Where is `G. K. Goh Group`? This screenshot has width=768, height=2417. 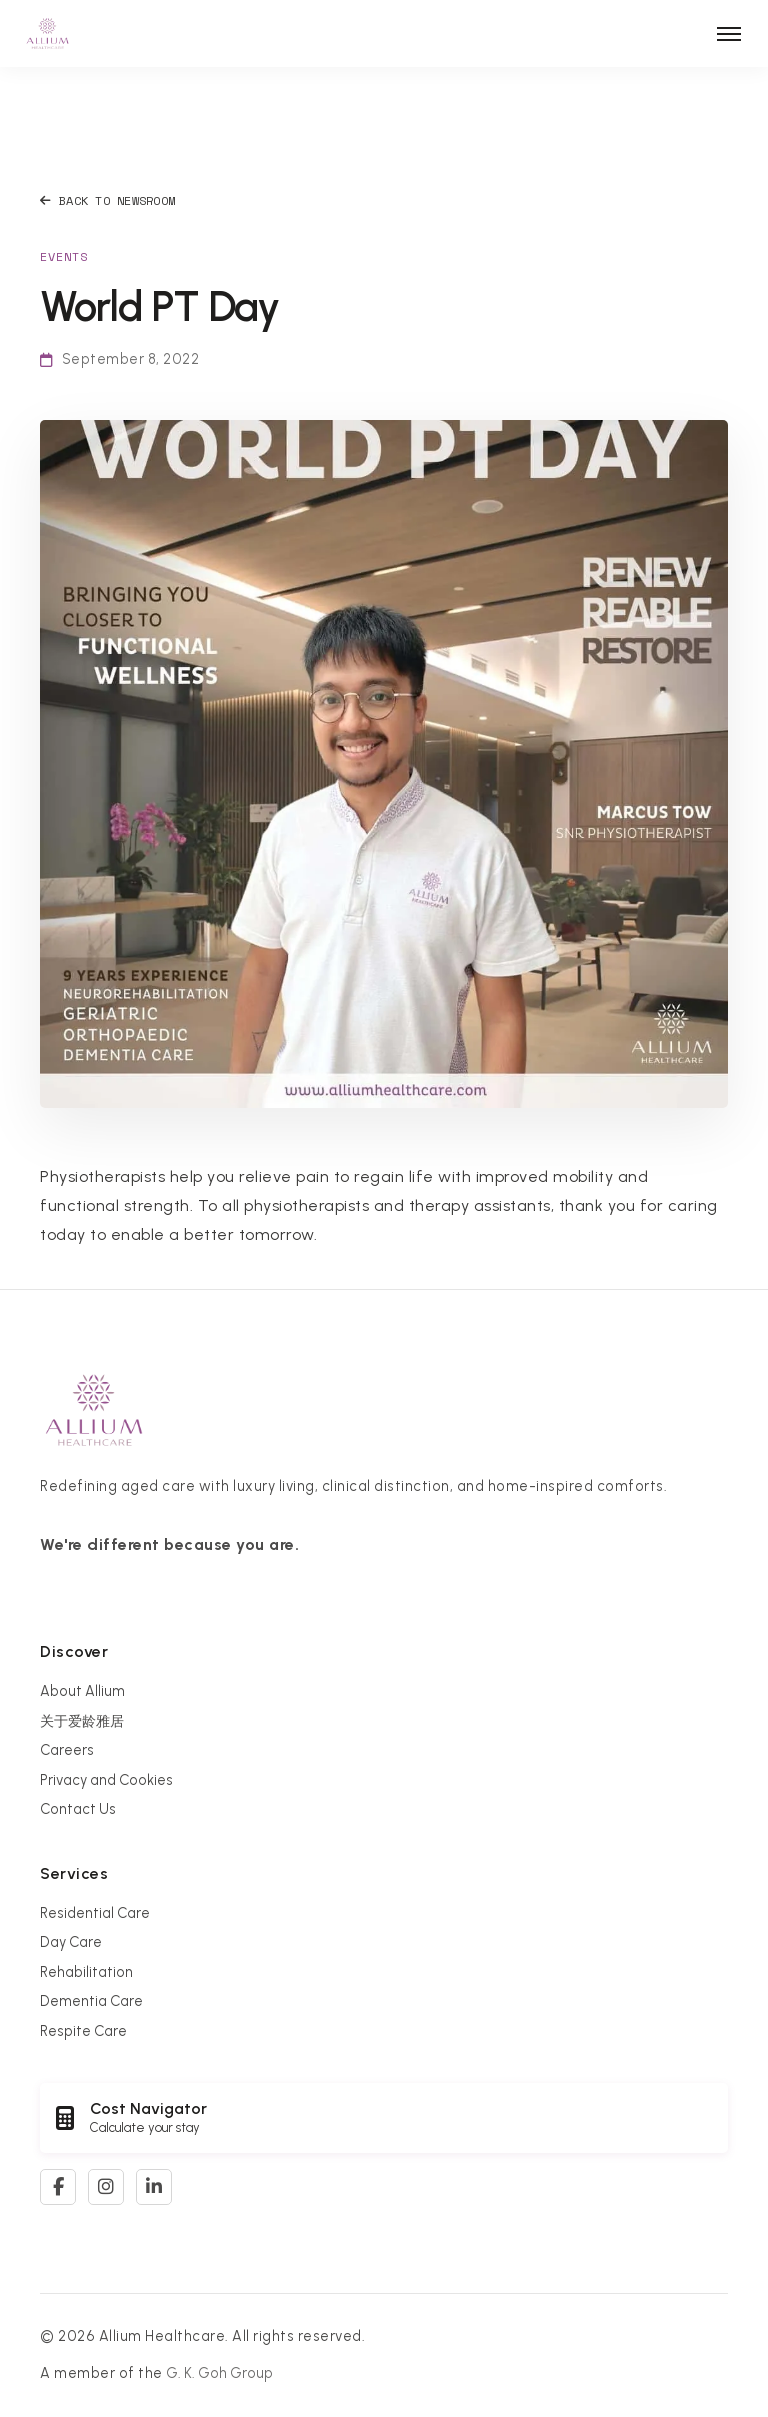
G. K. Goh Group is located at coordinates (219, 2373).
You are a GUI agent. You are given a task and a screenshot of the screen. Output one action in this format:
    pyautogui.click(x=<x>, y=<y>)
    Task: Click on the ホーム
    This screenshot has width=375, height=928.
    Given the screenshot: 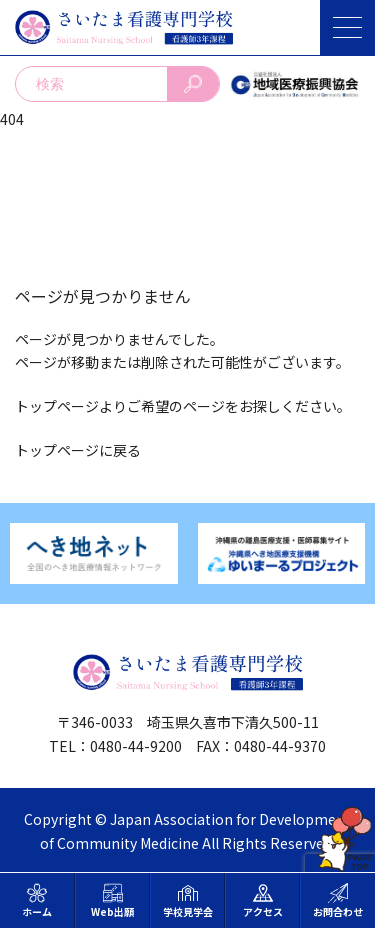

_ _ _ _ _

Exercise instructions: Give back the entries verbatim. Do not include any picture.

Your response:
Where is `G. K. Goh Group`? This screenshot has width=768, height=2417. 
G. K. Goh Group is located at coordinates (219, 2373).
You are a GUI agent. You are given a task and a screenshot of the screen. Output one action in this format:
    pyautogui.click(x=<x>, y=<y>)
    Task: Click on the ホーム
    This screenshot has width=375, height=928.
    Given the screenshot: 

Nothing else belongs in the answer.